→ Exercise: Exact reproduction required: the lines below from the line with "pay on door)" to the line with "incident response, vulnerability", both ends included, and no others.

[Records from a data source]
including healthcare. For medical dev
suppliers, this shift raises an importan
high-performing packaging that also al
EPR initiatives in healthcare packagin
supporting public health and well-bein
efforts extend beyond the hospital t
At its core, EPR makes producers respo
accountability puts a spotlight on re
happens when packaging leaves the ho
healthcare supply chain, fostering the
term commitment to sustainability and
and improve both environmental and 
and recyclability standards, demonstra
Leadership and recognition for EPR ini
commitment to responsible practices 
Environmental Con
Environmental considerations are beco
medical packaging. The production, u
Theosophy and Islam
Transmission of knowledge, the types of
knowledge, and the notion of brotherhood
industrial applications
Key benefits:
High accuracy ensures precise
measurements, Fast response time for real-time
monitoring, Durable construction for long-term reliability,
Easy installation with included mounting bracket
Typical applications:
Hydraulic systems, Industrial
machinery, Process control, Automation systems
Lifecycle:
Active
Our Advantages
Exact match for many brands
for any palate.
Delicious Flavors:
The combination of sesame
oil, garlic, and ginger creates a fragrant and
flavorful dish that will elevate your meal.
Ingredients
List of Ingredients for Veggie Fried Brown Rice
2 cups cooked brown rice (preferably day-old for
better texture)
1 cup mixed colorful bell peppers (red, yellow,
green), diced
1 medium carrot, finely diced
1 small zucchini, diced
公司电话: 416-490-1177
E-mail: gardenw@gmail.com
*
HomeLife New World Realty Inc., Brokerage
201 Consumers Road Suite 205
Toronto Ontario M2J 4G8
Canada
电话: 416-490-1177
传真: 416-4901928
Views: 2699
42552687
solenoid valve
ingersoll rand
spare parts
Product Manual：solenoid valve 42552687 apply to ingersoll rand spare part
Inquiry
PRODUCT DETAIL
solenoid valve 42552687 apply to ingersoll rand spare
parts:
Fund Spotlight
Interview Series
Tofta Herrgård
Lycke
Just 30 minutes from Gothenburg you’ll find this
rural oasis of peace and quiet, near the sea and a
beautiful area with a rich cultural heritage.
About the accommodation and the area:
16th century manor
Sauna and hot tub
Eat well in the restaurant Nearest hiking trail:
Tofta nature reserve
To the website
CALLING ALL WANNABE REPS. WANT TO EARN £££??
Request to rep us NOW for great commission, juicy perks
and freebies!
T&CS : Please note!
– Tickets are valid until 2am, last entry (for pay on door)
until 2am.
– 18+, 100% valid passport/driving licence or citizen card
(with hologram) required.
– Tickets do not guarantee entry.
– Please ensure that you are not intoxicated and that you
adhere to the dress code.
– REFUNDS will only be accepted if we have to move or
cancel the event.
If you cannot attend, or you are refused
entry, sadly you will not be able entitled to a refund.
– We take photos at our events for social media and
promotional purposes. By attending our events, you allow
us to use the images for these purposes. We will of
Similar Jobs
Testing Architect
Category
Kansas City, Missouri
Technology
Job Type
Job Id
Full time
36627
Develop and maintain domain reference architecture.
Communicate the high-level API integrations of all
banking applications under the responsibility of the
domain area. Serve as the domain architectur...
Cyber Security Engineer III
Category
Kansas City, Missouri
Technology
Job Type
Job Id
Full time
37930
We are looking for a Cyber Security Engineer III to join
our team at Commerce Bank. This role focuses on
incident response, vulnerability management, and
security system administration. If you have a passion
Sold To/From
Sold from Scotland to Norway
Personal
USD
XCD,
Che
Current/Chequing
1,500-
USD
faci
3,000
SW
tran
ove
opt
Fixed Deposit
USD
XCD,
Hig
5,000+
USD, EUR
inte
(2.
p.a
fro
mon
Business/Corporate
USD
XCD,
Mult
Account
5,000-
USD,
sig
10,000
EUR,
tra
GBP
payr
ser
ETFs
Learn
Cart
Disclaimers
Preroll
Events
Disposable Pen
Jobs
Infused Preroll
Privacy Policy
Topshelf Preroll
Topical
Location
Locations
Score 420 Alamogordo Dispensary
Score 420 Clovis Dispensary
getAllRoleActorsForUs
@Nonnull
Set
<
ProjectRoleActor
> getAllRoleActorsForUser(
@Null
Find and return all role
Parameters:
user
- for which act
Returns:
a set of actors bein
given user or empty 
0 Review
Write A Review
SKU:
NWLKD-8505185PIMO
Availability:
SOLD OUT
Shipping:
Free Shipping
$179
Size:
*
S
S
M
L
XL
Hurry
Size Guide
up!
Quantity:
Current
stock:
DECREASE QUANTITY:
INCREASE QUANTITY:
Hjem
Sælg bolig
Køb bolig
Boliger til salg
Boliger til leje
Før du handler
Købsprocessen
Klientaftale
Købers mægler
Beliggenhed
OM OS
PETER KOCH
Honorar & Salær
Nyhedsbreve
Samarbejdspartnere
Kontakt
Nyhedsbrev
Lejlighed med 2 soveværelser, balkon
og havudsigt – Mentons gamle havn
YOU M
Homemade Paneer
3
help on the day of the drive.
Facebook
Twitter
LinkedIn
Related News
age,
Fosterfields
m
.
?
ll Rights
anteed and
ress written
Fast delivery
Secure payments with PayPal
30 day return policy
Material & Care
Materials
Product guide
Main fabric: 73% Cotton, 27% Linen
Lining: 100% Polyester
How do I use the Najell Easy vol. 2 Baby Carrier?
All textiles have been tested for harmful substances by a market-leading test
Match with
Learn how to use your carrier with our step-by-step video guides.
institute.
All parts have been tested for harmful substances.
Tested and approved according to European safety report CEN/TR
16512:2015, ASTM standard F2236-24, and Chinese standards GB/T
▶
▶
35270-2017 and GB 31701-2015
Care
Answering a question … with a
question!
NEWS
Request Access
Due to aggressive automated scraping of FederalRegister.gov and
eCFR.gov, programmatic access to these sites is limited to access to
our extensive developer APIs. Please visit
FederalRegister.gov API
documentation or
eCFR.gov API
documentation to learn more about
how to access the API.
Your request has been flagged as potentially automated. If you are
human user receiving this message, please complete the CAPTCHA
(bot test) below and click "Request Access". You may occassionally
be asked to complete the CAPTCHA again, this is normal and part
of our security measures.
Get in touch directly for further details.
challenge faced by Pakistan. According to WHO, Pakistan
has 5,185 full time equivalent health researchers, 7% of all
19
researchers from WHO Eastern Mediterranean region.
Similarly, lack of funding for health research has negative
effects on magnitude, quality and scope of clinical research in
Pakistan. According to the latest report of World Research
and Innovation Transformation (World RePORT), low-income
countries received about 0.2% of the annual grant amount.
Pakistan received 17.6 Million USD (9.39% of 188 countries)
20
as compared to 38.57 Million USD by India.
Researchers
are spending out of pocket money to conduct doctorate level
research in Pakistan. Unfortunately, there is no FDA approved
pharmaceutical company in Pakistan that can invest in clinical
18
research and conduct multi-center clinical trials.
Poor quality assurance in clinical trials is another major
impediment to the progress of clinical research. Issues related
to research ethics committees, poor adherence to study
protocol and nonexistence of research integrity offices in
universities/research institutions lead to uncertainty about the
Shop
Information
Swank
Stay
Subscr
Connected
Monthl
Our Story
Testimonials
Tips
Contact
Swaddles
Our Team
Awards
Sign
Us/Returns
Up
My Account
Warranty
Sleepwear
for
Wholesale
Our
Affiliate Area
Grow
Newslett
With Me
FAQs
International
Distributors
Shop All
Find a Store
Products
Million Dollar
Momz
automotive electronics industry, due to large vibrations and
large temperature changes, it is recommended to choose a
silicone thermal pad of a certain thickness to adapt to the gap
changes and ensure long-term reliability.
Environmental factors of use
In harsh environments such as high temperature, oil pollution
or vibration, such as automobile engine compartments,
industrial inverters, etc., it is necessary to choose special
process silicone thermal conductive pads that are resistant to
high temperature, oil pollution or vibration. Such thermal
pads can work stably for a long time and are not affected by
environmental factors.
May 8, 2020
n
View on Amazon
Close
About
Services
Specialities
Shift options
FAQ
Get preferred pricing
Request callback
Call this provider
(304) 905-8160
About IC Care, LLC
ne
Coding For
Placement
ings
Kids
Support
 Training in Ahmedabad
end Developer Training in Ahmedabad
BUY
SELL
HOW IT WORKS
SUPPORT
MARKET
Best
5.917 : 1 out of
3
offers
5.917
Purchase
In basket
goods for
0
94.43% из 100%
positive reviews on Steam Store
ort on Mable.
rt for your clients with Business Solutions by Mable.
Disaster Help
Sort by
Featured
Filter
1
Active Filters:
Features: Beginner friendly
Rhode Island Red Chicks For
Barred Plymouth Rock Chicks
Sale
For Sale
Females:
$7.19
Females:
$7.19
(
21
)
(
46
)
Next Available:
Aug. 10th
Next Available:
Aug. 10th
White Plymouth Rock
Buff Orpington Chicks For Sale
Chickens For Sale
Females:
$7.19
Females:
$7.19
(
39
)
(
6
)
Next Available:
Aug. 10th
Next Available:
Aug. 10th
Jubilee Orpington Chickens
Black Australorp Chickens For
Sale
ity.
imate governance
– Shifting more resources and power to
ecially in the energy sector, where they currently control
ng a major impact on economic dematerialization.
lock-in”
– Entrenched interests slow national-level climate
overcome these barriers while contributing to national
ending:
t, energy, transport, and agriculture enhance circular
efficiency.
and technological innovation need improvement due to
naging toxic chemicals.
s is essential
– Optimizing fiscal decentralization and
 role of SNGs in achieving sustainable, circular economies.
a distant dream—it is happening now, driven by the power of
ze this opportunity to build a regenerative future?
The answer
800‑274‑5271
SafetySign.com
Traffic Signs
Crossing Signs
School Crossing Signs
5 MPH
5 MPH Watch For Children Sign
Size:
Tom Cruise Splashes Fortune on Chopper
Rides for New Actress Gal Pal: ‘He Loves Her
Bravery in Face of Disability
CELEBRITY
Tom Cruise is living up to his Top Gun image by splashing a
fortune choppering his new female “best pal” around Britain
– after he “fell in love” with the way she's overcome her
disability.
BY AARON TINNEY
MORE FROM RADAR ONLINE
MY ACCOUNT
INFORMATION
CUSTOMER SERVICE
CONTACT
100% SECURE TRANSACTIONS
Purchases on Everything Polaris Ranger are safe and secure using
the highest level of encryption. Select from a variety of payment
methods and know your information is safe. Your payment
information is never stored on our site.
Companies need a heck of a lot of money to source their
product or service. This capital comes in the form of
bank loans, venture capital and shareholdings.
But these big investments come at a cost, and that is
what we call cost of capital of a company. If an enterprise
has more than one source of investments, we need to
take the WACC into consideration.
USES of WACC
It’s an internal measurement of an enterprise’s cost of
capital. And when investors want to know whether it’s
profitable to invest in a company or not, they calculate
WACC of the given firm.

→ The completed task:
– Tickets are valid until 2am, last entry (for pay on door)
until 2am.
– 18+, 100% valid passport/driving licence or citizen card
(with hologram) required.
– Tickets do not guarantee entry.
– Please ensure that you are not intoxicated and that you
adhere to the dress code.
– REFUNDS will only be accepted if we have to move or
cancel the event.
If you cannot attend, or you are refused
entry, sadly you will not be able entitled to a refund.
– We take photos at our events for social media and
promotional purposes. By attending our events, you allow
us to use the images for these purposes. We will of
Similar Jobs
Testing Architect
Category
Kansas City, Missouri
Technology
Job Type
Job Id
Full time
36627
Develop and maintain domain reference architecture.
Communicate the high-level API integrations of all
banking applications under the responsibility of the
domain area. Serve as the domain architectur...
Cyber Security Engineer III
Category
Kansas City, Missouri
Technology
Job Type
Job Id
Full time
37930
We are looking for a Cyber Security Engineer III to join
our team at Commerce Bank. This role focuses on
incident response, vulnerability management, and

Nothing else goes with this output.